Excerpts from a dataset
--- START ---

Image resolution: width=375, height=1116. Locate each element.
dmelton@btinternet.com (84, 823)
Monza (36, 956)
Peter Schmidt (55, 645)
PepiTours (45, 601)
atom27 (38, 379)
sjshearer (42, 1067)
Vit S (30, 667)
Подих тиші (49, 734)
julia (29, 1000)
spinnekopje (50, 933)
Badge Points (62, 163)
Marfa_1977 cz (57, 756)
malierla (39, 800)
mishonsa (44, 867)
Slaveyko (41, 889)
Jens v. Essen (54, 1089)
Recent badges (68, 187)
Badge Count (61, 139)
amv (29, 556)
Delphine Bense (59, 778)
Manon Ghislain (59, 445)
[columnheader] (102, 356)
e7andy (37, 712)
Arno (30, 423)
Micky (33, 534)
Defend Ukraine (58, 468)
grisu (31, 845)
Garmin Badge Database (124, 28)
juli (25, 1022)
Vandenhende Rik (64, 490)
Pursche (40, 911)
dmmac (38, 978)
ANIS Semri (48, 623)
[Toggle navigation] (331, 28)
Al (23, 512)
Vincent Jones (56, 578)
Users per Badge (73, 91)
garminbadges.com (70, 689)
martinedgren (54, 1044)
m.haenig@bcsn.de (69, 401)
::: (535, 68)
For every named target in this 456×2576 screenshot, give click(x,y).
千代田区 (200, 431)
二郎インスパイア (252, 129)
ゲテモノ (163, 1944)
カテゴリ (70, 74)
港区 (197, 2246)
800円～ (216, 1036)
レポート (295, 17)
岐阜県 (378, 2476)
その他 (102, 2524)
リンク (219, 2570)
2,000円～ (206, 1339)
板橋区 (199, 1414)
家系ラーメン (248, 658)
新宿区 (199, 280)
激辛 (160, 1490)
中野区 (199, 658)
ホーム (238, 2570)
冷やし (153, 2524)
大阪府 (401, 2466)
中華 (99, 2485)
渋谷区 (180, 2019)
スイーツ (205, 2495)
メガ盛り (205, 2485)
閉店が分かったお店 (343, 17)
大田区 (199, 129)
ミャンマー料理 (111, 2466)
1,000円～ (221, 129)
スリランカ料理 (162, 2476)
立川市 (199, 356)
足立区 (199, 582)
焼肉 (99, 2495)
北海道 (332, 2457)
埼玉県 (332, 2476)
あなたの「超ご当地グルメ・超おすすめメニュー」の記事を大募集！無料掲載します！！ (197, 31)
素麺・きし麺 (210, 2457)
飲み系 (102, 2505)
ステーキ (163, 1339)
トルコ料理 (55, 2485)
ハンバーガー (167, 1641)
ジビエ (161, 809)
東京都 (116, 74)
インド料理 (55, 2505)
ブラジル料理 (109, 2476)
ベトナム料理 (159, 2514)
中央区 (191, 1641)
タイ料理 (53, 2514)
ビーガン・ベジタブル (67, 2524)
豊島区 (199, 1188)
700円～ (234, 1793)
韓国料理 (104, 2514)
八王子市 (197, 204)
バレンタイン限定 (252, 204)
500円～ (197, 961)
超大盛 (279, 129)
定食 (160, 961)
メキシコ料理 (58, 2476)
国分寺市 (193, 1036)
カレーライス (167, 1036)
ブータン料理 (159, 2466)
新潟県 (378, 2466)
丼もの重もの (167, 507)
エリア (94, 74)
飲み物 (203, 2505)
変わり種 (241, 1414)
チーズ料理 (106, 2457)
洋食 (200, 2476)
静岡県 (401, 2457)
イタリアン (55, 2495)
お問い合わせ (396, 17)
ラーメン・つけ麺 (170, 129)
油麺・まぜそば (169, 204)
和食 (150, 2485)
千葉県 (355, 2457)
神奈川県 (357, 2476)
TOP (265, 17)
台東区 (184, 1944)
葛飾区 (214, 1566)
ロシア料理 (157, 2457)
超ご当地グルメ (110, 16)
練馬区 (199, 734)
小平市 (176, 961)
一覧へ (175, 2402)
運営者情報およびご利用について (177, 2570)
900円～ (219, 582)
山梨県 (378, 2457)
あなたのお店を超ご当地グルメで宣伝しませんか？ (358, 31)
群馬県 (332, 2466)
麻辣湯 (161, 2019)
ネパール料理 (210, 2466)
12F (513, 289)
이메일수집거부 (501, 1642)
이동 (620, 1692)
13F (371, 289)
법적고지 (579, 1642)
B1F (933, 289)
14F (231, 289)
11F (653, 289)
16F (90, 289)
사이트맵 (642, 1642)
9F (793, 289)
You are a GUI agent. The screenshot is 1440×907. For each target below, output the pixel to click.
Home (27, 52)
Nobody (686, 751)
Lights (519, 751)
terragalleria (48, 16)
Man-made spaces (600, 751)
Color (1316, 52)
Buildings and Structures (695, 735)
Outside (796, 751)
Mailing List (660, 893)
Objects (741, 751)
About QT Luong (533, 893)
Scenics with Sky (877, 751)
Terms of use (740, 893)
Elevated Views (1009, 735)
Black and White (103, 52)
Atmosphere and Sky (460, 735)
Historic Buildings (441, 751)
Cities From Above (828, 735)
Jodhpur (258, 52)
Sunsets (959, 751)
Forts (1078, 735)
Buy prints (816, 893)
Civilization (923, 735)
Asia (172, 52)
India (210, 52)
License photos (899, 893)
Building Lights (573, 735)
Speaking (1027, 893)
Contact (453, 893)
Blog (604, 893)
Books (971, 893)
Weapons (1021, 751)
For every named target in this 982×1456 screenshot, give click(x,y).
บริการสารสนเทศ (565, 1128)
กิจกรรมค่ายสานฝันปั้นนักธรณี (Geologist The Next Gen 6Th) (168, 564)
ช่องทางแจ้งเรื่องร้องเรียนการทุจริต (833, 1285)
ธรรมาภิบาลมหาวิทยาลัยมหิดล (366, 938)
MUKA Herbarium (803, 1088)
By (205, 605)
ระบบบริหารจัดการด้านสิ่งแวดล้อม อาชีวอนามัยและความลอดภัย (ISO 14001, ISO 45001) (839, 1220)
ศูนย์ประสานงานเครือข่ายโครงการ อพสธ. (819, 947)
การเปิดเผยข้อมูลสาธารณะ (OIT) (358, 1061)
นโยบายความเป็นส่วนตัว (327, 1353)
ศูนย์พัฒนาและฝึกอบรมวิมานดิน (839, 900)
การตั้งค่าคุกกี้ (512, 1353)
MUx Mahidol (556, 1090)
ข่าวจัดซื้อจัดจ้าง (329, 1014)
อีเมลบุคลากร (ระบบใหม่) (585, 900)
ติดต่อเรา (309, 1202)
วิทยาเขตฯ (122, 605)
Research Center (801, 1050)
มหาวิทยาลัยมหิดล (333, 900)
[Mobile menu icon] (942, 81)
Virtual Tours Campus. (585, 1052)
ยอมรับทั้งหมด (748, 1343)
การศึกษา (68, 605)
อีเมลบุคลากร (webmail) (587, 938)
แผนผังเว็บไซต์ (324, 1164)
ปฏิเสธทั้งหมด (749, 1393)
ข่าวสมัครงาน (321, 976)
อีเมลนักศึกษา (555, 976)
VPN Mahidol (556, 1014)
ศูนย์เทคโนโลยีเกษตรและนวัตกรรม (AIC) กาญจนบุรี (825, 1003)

--- END ---

Retype only the lines above between the line with "ネパール料理 (210, 2466)" and the line with "อีเมลนักศึกษา (555, 976)", counting those two lines as well, and keep every character as it is.

ネパール料理 (210, 2466)
12F (513, 289)
이메일수집거부 (501, 1642)
이동 (620, 1692)
13F (371, 289)
법적고지 (579, 1642)
B1F (933, 289)
14F (231, 289)
11F (653, 289)
16F (90, 289)
사이트맵 (642, 1642)
9F (793, 289)
You are a GUI agent. The screenshot is 1440×907. For each target below, output the pixel to click.
Home (27, 52)
Nobody (686, 751)
Lights (519, 751)
terragalleria (48, 16)
Man-made spaces (600, 751)
Color (1316, 52)
Buildings and Structures (695, 735)
Outside (796, 751)
Mailing List (660, 893)
Objects (741, 751)
About QT Luong (533, 893)
Scenics with Sky (877, 751)
Terms of use (740, 893)
Elevated Views (1009, 735)
Black and White (103, 52)
Atmosphere and Sky (460, 735)
Historic Buildings (441, 751)
Cities From Above (828, 735)
Jodhpur (258, 52)
Sunsets (959, 751)
Forts (1078, 735)
Buy prints (816, 893)
Civilization (923, 735)
Asia (172, 52)
India (210, 52)
License photos (899, 893)
Building Lights (573, 735)
Speaking (1027, 893)
Contact (453, 893)
Blog (604, 893)
Books (971, 893)
Weapons (1021, 751)
For every named target in this 982×1456 screenshot, give click(x,y).
บริการสารสนเทศ (565, 1128)
กิจกรรมค่ายสานฝันปั้นนักธรณี (Geologist The Next Gen 6Th) (168, 564)
ช่องทางแจ้งเรื่องร้องเรียนการทุจริต (833, 1285)
ธรรมาภิบาลมหาวิทยาลัยมหิดล (366, 938)
MUKA Herbarium (803, 1088)
By (205, 605)
ระบบบริหารจัดการด้านสิ่งแวดล้อม อาชีวอนามัยและความลอดภัย (ISO 14001, ISO 45001) (839, 1220)
ศูนย์ประสานงานเครือข่ายโครงการ อพสธ. (819, 947)
การเปิดเผยข้อมูลสาธารณะ (OIT) (358, 1061)
นโยบายความเป็นส่วนตัว (327, 1353)
ศูนย์พัฒนาและฝึกอบรมวิมานดิน (839, 900)
การตั้งค่าคุกกี้ (512, 1353)
MUx Mahidol (556, 1090)
ข่าวจัดซื้อจัดจ้าง (329, 1014)
อีเมลบุคลากร (ระบบใหม่) (585, 900)
ติดต่อเรา (309, 1202)
วิทยาเขตฯ (122, 605)
Research Center (801, 1050)
มหาวิทยาลัยมหิดล (333, 900)
[Mobile menu icon] (942, 81)
Virtual Tours Campus. (585, 1052)
ยอมรับทั้งหมด (748, 1343)
การศึกษา (68, 605)
อีเมลบุคลากร (webmail) (587, 938)
แผนผังเว็บไซต์ (324, 1164)
ปฏิเสธทั้งหมด (749, 1393)
ข่าวสมัครงาน (321, 976)
อีเมลนักศึกษา (555, 976)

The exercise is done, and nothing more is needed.